- **What needs to be done**
Set down each record below precisely, skipping the pictures.
==========
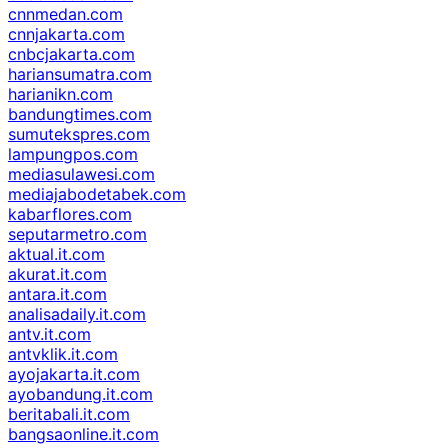
cnnmedan.com
cnnjakarta.com
cnbcjakarta.com
hariansumatra.com
harianikn.com
bandungtimes.com
sumutekspres.com
lampungpos.com
mediasulawesi.com
mediajabodetabek.com
kabarflores.com
seputarmetro.com
aktual.it.com
akurat.it.com
antara.it.com
analisadaily.it.com
antv.it.com
antvklik.it.com
ayojakarta.it.com
ayobandung.it.com
beritabali.it.com
bangsaonline.it.com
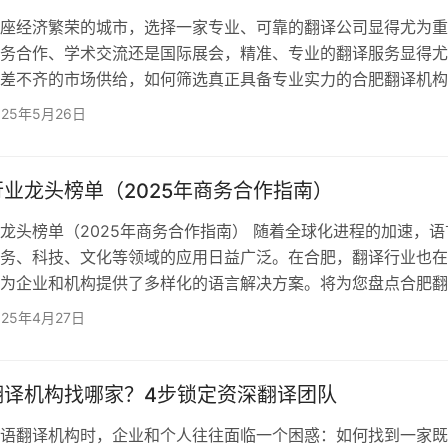
经济繁荣的城市，选择一家专业、可靠的翻译公司显得尤为重
务合作、学术交流还是国际展会，精准、专业的翻译服务显得尤
差不齐的市场供给，如何筛选真正具备专业实力的合肥翻译机构
业标杆案例，为您解析优质翻译服务的核心评判维度。 在合
025年5月26日
资质认证是选择翻译公司的重要参考标准之一。 正规翻译公
构背书。例如欧得宝翻译公司深耕行业20年，不仅是中美两国
更通过ISO9001质量管理体系与ISO17100翻译服务认证…
业龙头榜单（2025年商务合作指南）
龙头榜单（2025年商务合作指南） 随着全球化进程的加速，语
务、科技、文化等领域的应用日益广泛。在合肥，翻译行业也在
为企业和机构提供了多样化的语言解决方案。将为您盘点合肥翻
司，并提供一份2025年的商务合作指南。 合肥翻译行业概况 
025年4月27日
省会，拥有丰富的教育资源和企业资源，对翻译服务的需求日益
务文件翻译、技术文档翻译，还是法律文书翻译，翻译服务已经
内外市场的重要工具。近年来，合肥的翻译行业逐渐形成了以专
翻译机构找哪家？4步锁定资深翻译团队
语翻译机构时，企业和个人往往面临一个困惑：如何找到一家既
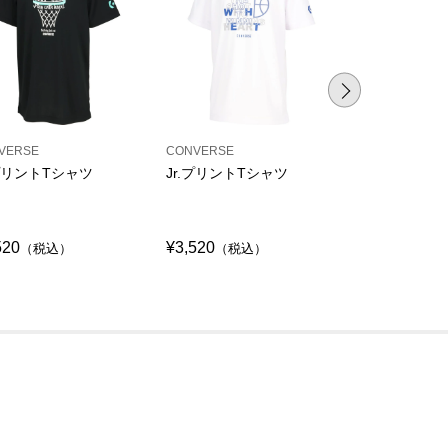
VERSE
CONVERSE
CONVERSE
.プリントTシャツ
Jr.プリントTシャツ
Jr.プリント
シャツ
520
¥3,520
¥3,520
（税込）
（税込）
（税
==========
- **Written response**
cnnmedan.com
cnnjakarta.com
cnbcjakarta.com
hariansumatra.com
harianikn.com
bandungtimes.com
sumutekspres.com
lampungpos.com
mediasulawesi.com
mediajabodetabek.com
kabarflores.com
seputarmetro.com
aktual.it.com
akurat.it.com
antara.it.com
analisadaily.it.com
antv.it.com
antvklik.it.com
ayojakarta.it.com
ayobandung.it.com
beritabali.it.com
bangsaonline.it.com
经济繁荣的城市，选择一家专业、可靠的翻译公司显得尤为重
务合作、学术交流还是国际展会，精准、专业的翻译服务显得尤
差不齐的市场供给，如何筛选真正具备专业实力的合肥翻译机构
业标杆案例，为您解析优质翻译服务的核心评判维度。 在合
025年5月26日
资质认证是选择翻译公司的重要参考标准之一。 正规翻译公
构背书。例如欧得宝翻译公司深耕行业20年，不仅是中美两国
更通过ISO9001质量管理体系与ISO17100翻译服务认证…
业龙头榜单（2025年商务合作指南）
龙头榜单（2025年商务合作指南） 随着全球化进程的加速，语
务、科技、文化等领域的应用日益广泛。在合肥，翻译行业也在
为企业和机构提供了多样化的语言解决方案。将为您盘点合肥翻
司，并提供一份2025年的商务合作指南。 合肥翻译行业概况 
025年4月27日
省会，拥有丰富的教育资源和企业资源，对翻译服务的需求日益
务文件翻译、技术文档翻译，还是法律文书翻译，翻译服务已经
内外市场的重要工具。近年来，合肥的翻译行业逐渐形成了以专
翻译机构找哪家？4步锁定资深翻译团队
语翻译机构时，企业和个人往往面临一个困惑：如何找到一家既
VERSE
CONVERSE
CONVERSE
.プリントTシャツ
Jr.プリントTシャツ
Jr.プリント
シャツ
520
¥3,520
¥3,520
（税込）
（税込）
（税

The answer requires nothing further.